Comparison of assays for the detection of West Nile virus antibodies in chicken serum

Abstract

Six tests for the detection of West Nile virus (WNV) antibodies in the serum of experimentally infected chickens were compared. The tests included the hemagglutination-inhibition test (HIT), immunoglobulin M (IgM)-capture enzyme-linked immunosorbent assay (ELISA) with WNV-infected mouse brain antigen, immunoglobulin G (IgG) indirect ELISA with tickborne encephalitis viral antigen, the microtitre virus neutralization test, the standard plaque reduction neutralization test (PRNT), and the microtitre PRNT (micro-PRNT). Thirty adult chickens, intravenously and intramuscularly inoculated with 10(7) plaque-forming units (PFU) of WNV strain Egypt 101, were bled and given a booster of 10(7) PFU at 7,15, and 21 d postinoculation; the final blood collection was on day 28. Although the micro-PRNT is capable of detecting the highest antibody titres during both early and late infection, because of the technical complexity and time requirements of this test a combination of IgM and IgG ELISAs is recommended for serologic screening. Serum samples that give positive results in the ELISAs can then be tested by the micro-PRNT to determine the specificity of antibodies to WNV.

Figure 1. Distribution of serum titres of antibodies to West Nile virus (WNV) in the microtitre plaque reduction neutralization test (micro-PRNT) in blood collected 7 d after inoculation. Chickens considered as low responders are represented by black columns, high responders by grey columns.

Figure 2. Mean antibody titres and standard errors, determined by the micro-PRNT (A) and the immunoglobulin G enzyme-linked immunosorbent assay (IgG ELISA) (C).

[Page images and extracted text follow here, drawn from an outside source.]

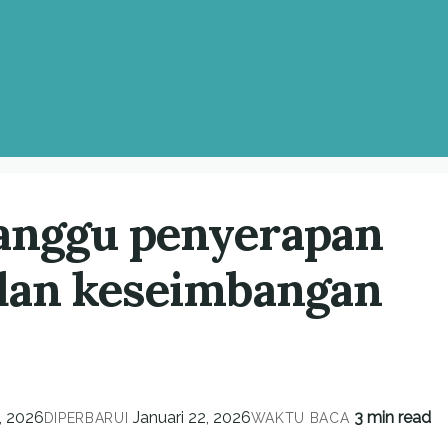
ganggu penyerapan
 dan keseimbangan
, 2026
Januari 22, 2026
3 min read
DIPERBARUI
WAKTU BACA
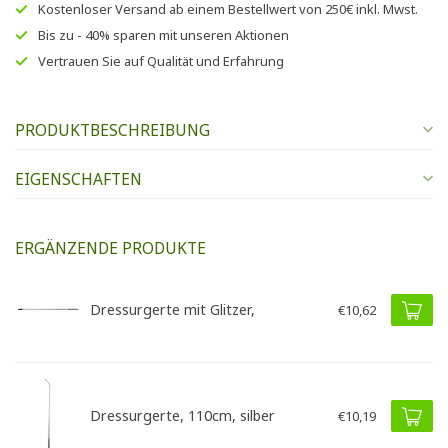
Kostenloser Versand
ab einem Bestellwert von
250€
inkl. Mwst.
Bis zu
- 40% sparen
mit unseren
Aktionen
Vertrauen Sie auf
Qualität und Erfahrung
PRODUKTBESCHREIBUNG
EIGENSCHAFTEN
ERGÄNZENDE PRODUKTE
Dressurgerte mit Glitzer,
€10,62
Dressurgerte, 110cm, silber
€10,19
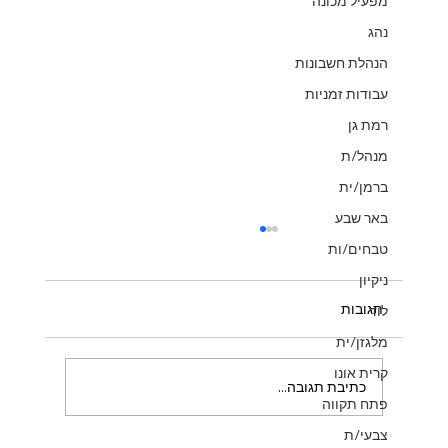
מפעיל מכונה
נהג
הנהלת חשבונות
עבודות זמניות
רמת גן
מנהל/ת
ברמן/ית
באר שבע
טבחים/ות
ניקיון
תגובות
לוד
מלגזן/ית
קרית אונו
כתיבת תגובה...
פתח תקווה
צבעי/ת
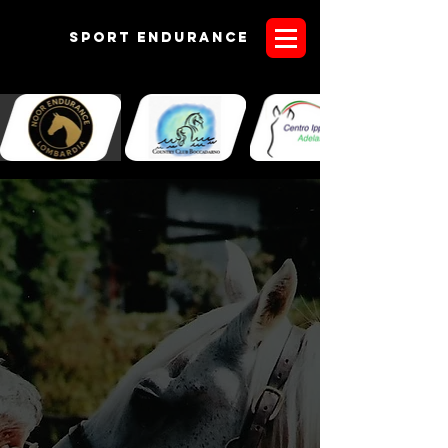
Sport endurANCE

Graph B shows IgM ELISA P/N values (see text for explanation) for serum specimens obtained on various days postinoculation (dpi): the group of 13 chickens with high IgM response at 7 d is represented by the solid line; the group of 12 chickens with a lower IgM response at 7 d is represented by the dashed line.

Figure 3. Means and standard errors of serum antibody titres for 25 chickens, determined by the micro-PRNT (circles), the hemagglutination-inhibition test (HIT) (diamonds), the standard PRNT (triangles), and the microtitre virus neutralization test (micro-VNT) (squares).

Figure 4. Rates of detection of WNV antibodies in the serum from all chickens at different times after inoculation with the following tests: IgM ELISA (white bars), micro-VNT (finely cross-hatched bars), IgG ELISA (black bars), HIT (dark grey bars), micro-PRNT (light grey bars), and standard PRNT (thickly cross-hatched bars).